Andrew Jones explains why science/dollar is not the same as Flops/dollar
A casual observer from outside the high-performance computing (HPC) community watching our events, news sites and discussions might easily conclude that HPC is about getting as much money as possible from your funding agency or board and then buying the most Flops capacity (crudely ‘calculations per second’) possible. Even better if this is done by choosing a computer system that is in some way unique – we like ‘serial number 1’. We then proudly issue press releases declaring it as the biggest supercomputer in [xyz] – where the category [xyz] is carefully chosen and defined such that your supercomputer is at the top of the pile in [xyz].
This game of getting the most Flops possible has been gifted a performance leap in recent years by the emergence of new classes of processor with a greater proportion of their of silicon devoted to calculating units: graphics processing units (GPUs), especially from Nvidia; and Intel’s Xeon Phi (which my brain still defaults to calling MIC because I’ve known it as that for so long). GPUs and Phi (is the plural Phis?) promise maybe an order of magnitude more Flops for a given dollar or power budget than traditional processors.
So, big budget, a data centre full of racks with as many cores as possible, and plenty of GPU/Phi cards wedged in to get that Flops score capacity as high as possible. Now what?
Well, this pile of silicon, copper, optical fibre, pipework, and other heavy hardware makes an imposing monument that politicians can cut ribbons in front of and eager supercomputer managers can give tours around. It is great for pointing to as proof that all that money has bought a really big and nice ‘thing’.
But it turns out that something else is needed to make that pile of processed sand, metal and supporting gubbins into the powerful multi-science instrument that the funding agency sought, or the engineering design capability that the company management was convinced by.
That something else is a complex ecosystem of system architecture, software, and people. And business processes too, but that is a discussion for another time.
A well designed and implemented system architecture is required to make sure that all of those pretty Flops engines (whether GPU, Phi or CPU) can do useful work. I’m not going to delve into that here, only to say it is the art of balancing the desires of capacity, performance and resilience against the frustrations of power, cooling, dollars, space, and so on. Characteristics such as having most of the Flops promise residing in GPUs or Phi co-processors, or larger than average scale, or ‘serial number 1’ all make this more interesting [synonym for difficult].
But even a perfectly architected hardware system is powerless without software. Software is the magic that enables the supercomputer to do scientific and engineering simulations. Of course, it is not really magic, even if it sometimes seems that way. Software is a complex collection of applications (maths, science and engineering knowledge crafted into bits), middleware (to make entire ecosystem can chug along smoothly) and tools (to fix it when it doesn’t chug along so smoothly). In fact, whisper it loudly, software is infrastructure – yes, infrastructure. Software requires investment to create and maintain, it takes time to build and usually provides capability for a multitude of use cases and hardware platforms. Software can [should] be a highly engineered asset that in many cases is worth far more than the lump of tin that usually attracts the ‘infrastructure’ label.

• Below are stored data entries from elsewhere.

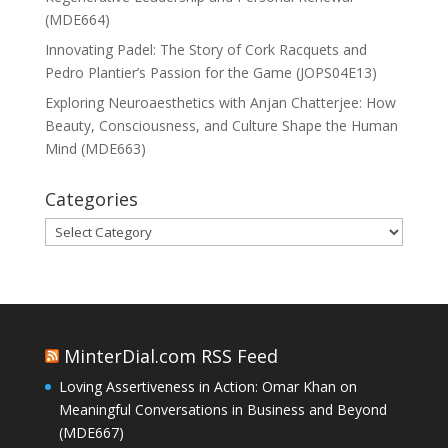
(MDE664)
Innovating Padel: The Story of Cork Racquets and
Pedro Plantier’s Passion for the Game (JOPS04E13)
Exploring Neuroaesthetics with Anjan Chatterjee: How
Beauty, Consciousness, and Culture Shape the Human
Mind (MDE663)
Categories
Categories
MinterDial.com RSS Feed
Loving Assertiveness in Action: Omar Khan on
Meaningful Conversations in Business and Beyond
(MDE667)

Application software encapsulates some existing understanding of the relevant maths, science and engineering of a problem or system. This virtual knowledge engine is combined with an understanding of the hardware and cooperating software resources (e.g. communication libraries) into a set of methods and processes that enable a user to study and predict the behaviour of the [science/engineering] problem or system, or to test that encapsulated understanding.

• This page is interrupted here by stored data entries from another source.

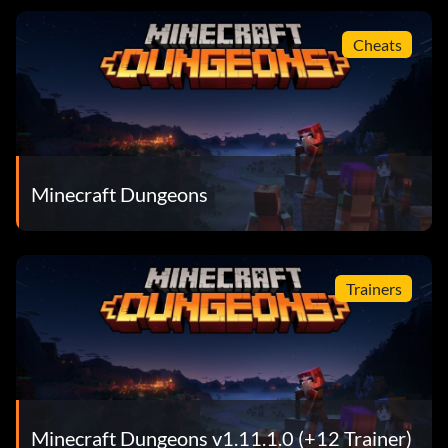
Cheats
Minecraft Dungeons
Trainers
Minecraft Dungeons v1.11.1.0 (+12 Trainer)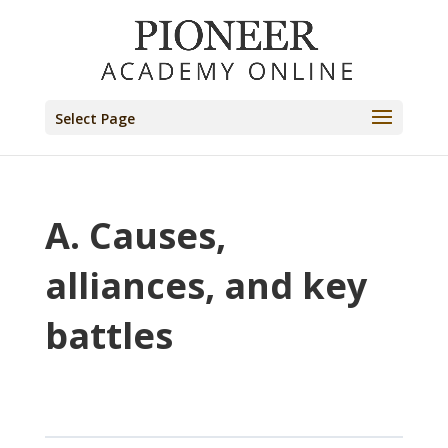
Select Page
A. Causes,
alliances, and key
battles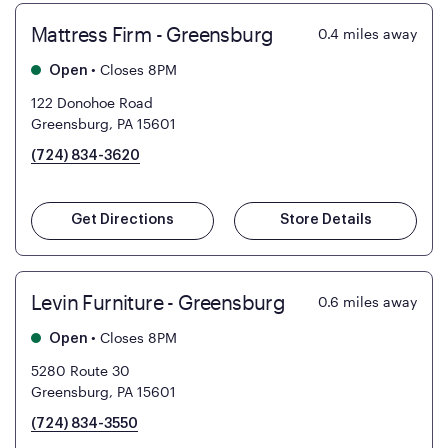
Mattress Firm - Greensburg
0.4
miles away
•
Closes 8PM
Open
122 Donohoe Road
Greensburg, PA 15601
(724) 834-3620
Get Directions
Store Details
Levin Furniture - Greensburg
0.6
miles away
•
Closes 8PM
Open
5280 Route 30
Greensburg, PA 15601
(724) 834-3550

Hopefully, the keen-eyed reader will have noticed the critical word in that preceding paragraph. It was ‘user’. Without people, the whole ecosystem so far (hardware and software) is like Concorde – a thing of great potential performance but just sat there looking pretty now.
Delivering science insight or engineering results from this powerful tool of hardware and software requires users. In fact, it requires a whole ecosystem of people. It needs the scientists/engineers who understand how to apply the tool effectively. It requires computational scientists and HPC software engineers who develop and optimise the application software. It needs HPC experts to design, deploy and operate the hardware and software systems. It requires HPC professionals to develop a HPC strategy, match requirements with solutions, procure capabilities, and ensure a productive service.
And, just as we need to have a roadmap for the hardware technology so that we can plan ahead, and a clear recognition that software needs long-term investment to thrive and deliver the promise of HPC, we also need a long-term plan for the people. We need to invest in the development of this part of the ecosystem just like the hardware and software. Because the component units (that’s us lot) have a long preparation time (education) together with a plethora of exits-from-useful-service (from the predictable such as retirement, to the unpredictable and fast-acting such as a better job offer). Thus, we need continually renewing. And, because the demand for HPC and the complexity of HPC is growing, so we need more people of varying skill sets. It is also worth theorising that, like hardware and software, quality commands a premium – if we want the best capability of people with sufficient capacity, then we will have to invest in developing those and funding them appropriately when in place.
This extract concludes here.